- Opening Delimiter -

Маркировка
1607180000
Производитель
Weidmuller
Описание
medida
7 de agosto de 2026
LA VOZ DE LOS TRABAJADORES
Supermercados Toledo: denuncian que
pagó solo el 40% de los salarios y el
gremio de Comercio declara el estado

- Closing Delimiter -
- Opening Delimiter -

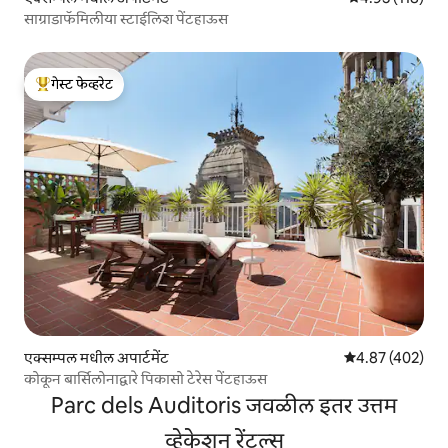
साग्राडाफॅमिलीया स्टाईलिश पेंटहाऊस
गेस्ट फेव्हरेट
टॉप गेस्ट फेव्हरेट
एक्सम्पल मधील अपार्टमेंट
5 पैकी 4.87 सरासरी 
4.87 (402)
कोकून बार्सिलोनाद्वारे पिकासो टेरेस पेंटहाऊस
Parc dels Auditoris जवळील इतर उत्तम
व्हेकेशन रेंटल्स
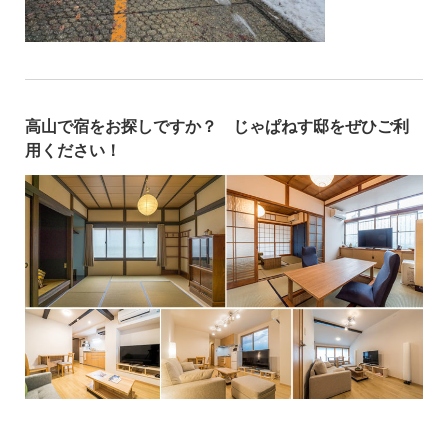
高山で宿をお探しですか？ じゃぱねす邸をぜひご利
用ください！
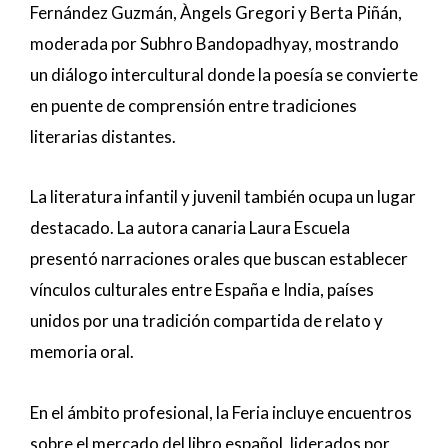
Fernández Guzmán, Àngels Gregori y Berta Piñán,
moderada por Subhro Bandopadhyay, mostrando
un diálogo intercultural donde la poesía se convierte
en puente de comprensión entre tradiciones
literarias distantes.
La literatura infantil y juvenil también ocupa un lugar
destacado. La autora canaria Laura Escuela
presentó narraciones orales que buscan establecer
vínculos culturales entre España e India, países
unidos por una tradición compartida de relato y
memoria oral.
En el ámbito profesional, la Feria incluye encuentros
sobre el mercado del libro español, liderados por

- Closing Delimiter -
- Opening Delimiter -

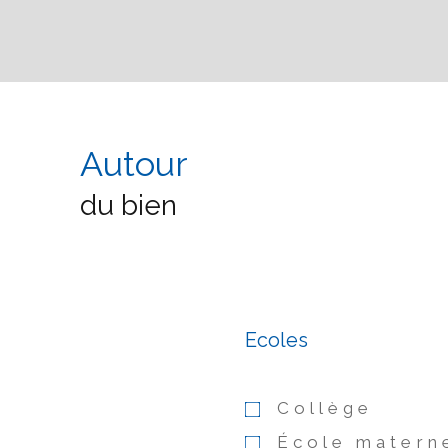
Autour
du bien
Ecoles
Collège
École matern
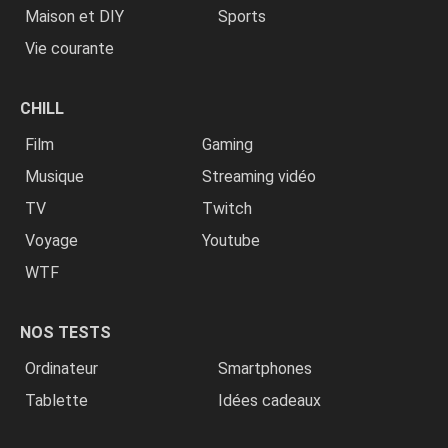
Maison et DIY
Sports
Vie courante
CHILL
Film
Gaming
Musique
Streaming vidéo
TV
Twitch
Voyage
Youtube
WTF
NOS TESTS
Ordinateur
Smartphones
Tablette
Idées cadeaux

- Closing Delimiter -

### EXERCISE DIRECTIONS
Would you please copy, word for word, everything above from the line containing "La literatura infantil" down to the line containing "sobre el mercado", those two lines included?

### SOLUTION
La literatura infantil y juvenil también ocupa un lugar
destacado. La autora canaria Laura Escuela
presentó narraciones orales que buscan establecer
vínculos culturales entre España e India, países
unidos por una tradición compartida de relato y
memoria oral.
En el ámbito profesional, la Feria incluye encuentros
sobre el mercado del libro español, liderados por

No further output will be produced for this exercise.